В какой-то мере эти качества были присущи ему самому, и саморазоблачение — это попытка освобождения, что называется, игра «ва-банк». Перевоплощение было столь артистично-талантливым и убедительным, что читатели и критики рисковали отождествить жалко-смешного героя сатир с их автором. Порой и самого поэта начинали одолевать опасения:

Как бы мне не обменяться личностью:
Он войдет в меня, а я в него…

Право, так легко обмануться, принять за чистую монету наигранно-театральные и чуть шаржированные жесты и стенания. Тем более что за ними взаправдашняя и нешуточная боль. Везде, куда ни глянь: стандарт, шаблон, стадность… Безликие лица прохожих, «бездарно и безрадостно похожих, как несгораемые тусклые шкафы», «штемпеля готовых фраз», «граммофон в голове и груди» — бесконечно варьируется, неотвязно, как наваждение, преследует Сашу Черного эта тема. Тема утраты индивидуальности, тема стертости, омертвелости личности. Тема «не-свободы».

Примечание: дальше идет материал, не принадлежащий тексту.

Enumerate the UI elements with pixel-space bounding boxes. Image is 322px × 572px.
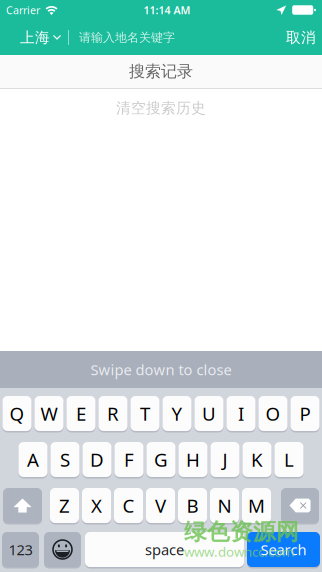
staticText: P bbox=[300, 401, 310, 426]
staticText: L bbox=[284, 447, 294, 472]
button[interactable]: U bbox=[194, 396, 224, 432]
staticText: D bbox=[90, 447, 104, 472]
button[interactable]: Search bbox=[247, 532, 320, 568]
button[interactable]: V bbox=[146, 488, 175, 524]
button[interactable]: I bbox=[226, 396, 256, 432]
staticText: Q bbox=[10, 401, 24, 426]
button[interactable]: M bbox=[242, 488, 271, 524]
button[interactable]: S bbox=[50, 442, 80, 478]
staticText: 清空搜索历史 bbox=[116, 99, 206, 117]
button[interactable]: R bbox=[98, 396, 128, 432]
button[interactable]: A bbox=[18, 442, 48, 478]
staticText: Carrier bbox=[6, 3, 40, 17]
button[interactable]: X bbox=[82, 488, 111, 524]
staticText: K bbox=[251, 447, 263, 472]
staticText: 123 bbox=[8, 540, 32, 559]
staticText: Swipe down to close bbox=[90, 360, 232, 379]
button[interactable]: Delete bbox=[281, 488, 319, 524]
staticText: R bbox=[107, 401, 119, 426]
staticText: 11:14 AM bbox=[144, 3, 191, 17]
staticText: B bbox=[186, 493, 198, 518]
staticText: M bbox=[248, 493, 265, 518]
button[interactable]: Y bbox=[162, 396, 192, 432]
staticText: 绿色资源网 bbox=[184, 518, 299, 546]
button[interactable]: J bbox=[210, 442, 240, 478]
staticText: V bbox=[155, 493, 166, 518]
staticText: F bbox=[124, 447, 134, 472]
staticText: 请输入地名关键字 bbox=[79, 30, 175, 45]
staticText: T bbox=[140, 401, 150, 426]
staticText: 搜索记录 bbox=[129, 62, 193, 81]
button[interactable]: Q bbox=[2, 396, 32, 432]
button[interactable]: B bbox=[178, 488, 207, 524]
staticText: N bbox=[218, 493, 232, 518]
button[interactable]: O bbox=[258, 396, 288, 432]
staticText: W bbox=[40, 401, 58, 426]
staticText: Z bbox=[59, 493, 70, 518]
button[interactable]: D bbox=[82, 442, 112, 478]
button[interactable]: F bbox=[114, 442, 144, 478]
staticText: U bbox=[202, 401, 216, 426]
button[interactable]: 清空搜索历史 bbox=[0, 89, 322, 127]
staticText: H bbox=[186, 447, 200, 472]
staticText: space bbox=[145, 540, 184, 559]
button[interactable]: space bbox=[85, 532, 244, 568]
button[interactable]: 123 bbox=[2, 532, 39, 568]
button[interactable]: 上海 bbox=[0, 20, 68, 55]
staticText: G bbox=[154, 447, 168, 472]
staticText: 取消 bbox=[286, 28, 316, 46]
button[interactable]: Z bbox=[50, 488, 79, 524]
staticText: 上海 bbox=[20, 28, 50, 46]
staticText: C bbox=[122, 493, 134, 518]
button[interactable]: W bbox=[34, 396, 64, 432]
staticText: Y bbox=[172, 401, 182, 426]
button[interactable]: C bbox=[114, 488, 143, 524]
button[interactable]: H bbox=[178, 442, 208, 478]
staticText: Search bbox=[260, 540, 306, 559]
button[interactable]: 取消 bbox=[280, 20, 322, 55]
button[interactable]: Shift bbox=[3, 488, 42, 524]
staticText: A bbox=[27, 447, 39, 472]
button[interactable]: Swipe down to close bbox=[0, 351, 322, 388]
button[interactable]: G bbox=[146, 442, 176, 478]
button[interactable]: P bbox=[290, 396, 320, 432]
button[interactable]: T bbox=[130, 396, 160, 432]
staticText: I bbox=[238, 401, 244, 426]
button[interactable]: E bbox=[66, 396, 96, 432]
button[interactable]: L bbox=[274, 442, 304, 478]
button[interactable]: Emoji bbox=[44, 532, 81, 568]
staticText: S bbox=[60, 447, 70, 472]
staticText: www.downcc.com bbox=[184, 543, 294, 560]
staticText: E bbox=[76, 401, 86, 426]
staticText: X bbox=[91, 493, 102, 518]
staticText: J bbox=[222, 447, 228, 472]
staticText: O bbox=[266, 401, 280, 426]
button[interactable]: N bbox=[210, 488, 239, 524]
button[interactable]: K bbox=[242, 442, 272, 478]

Круг замкнулся. Помните «принципиального „товарища“, думающего и поступающего, „как все“», — из анекдота Ивана Чижика? И это имя возвращает нас в смехотворческую вотчину. Коли Юпитеру было позволено смеяться, то присяжным сатирикам и юмористам на роду написаны всевозможные ряженья, розыгрыши, фанаберии, передразнивания… Там, в нижних этажах литературы издавна шла потеха. Каждый скоморох имел десятки уморительных псевдонимов, не несущих никакой смысловой нагрузки… Аполлон Рифмачев, Мандарин Плюнь-на-все, Граф Алексис Жасминов, Майор Бурбонов, Человек без селезенки… Цель одна — рассмешить, заставить улыбнуться. Буквально по пальцам можно перечесть случаи, когда за именем угадывалась маска, тип, характер, судьба — как было это, скажем, с Козьмой Прутковым или генералом Дитятиным.

Но вот возник «Сатирикон». Многое он унаследовал от родителей — сатирических и юмористических еженедельников минувшего века. Но привнес и свое, в соответствии с требованиями эпохи. Прежде всего это появление устойчивых масок-псевдонимов. Примечательно, что некоторые ведущие сатириконские авторы не укладывались в один какой-нибудь образ. Стихия импровизации подталкивала их к созданию все новых литературных фантомов, несущих какую-либо функцию (тематическую, жанровую, пародийную и т. п.). Заметим, что и в господских покоях прослеживалась (хотя и в меньшей степени) та же тенденция. Так, Зинаида Гиппиус удовлетворяла свою склонность к злоречию в язвительно-желчных критических пассажах, написанных от имени Антона Крайнего. Из мемуарной прозы Цветаевой известно, что М. Волошин, словно змей-искуситель, провоцировал поэтессу на литературную мистификацию. Стихи о России он предлагал печатать за подписью некоего Петухова, а романтические стихи отдать вымышленным гениальным близнецам Крюковым. Понятно, что фамилии предложены наобум, первые попавшиеся. Коль нужно — будьте спокойны! — Волошин, великий мастер на выдумки, сочинил бы что-нибудь экстраординарное, вроде Черубины де Габриак — взращенного им на русской почве экзотического цветка. Возможно, именно с этого начинается мистификация, ибо, по мнению Волошина, «создать — это назвать по имени».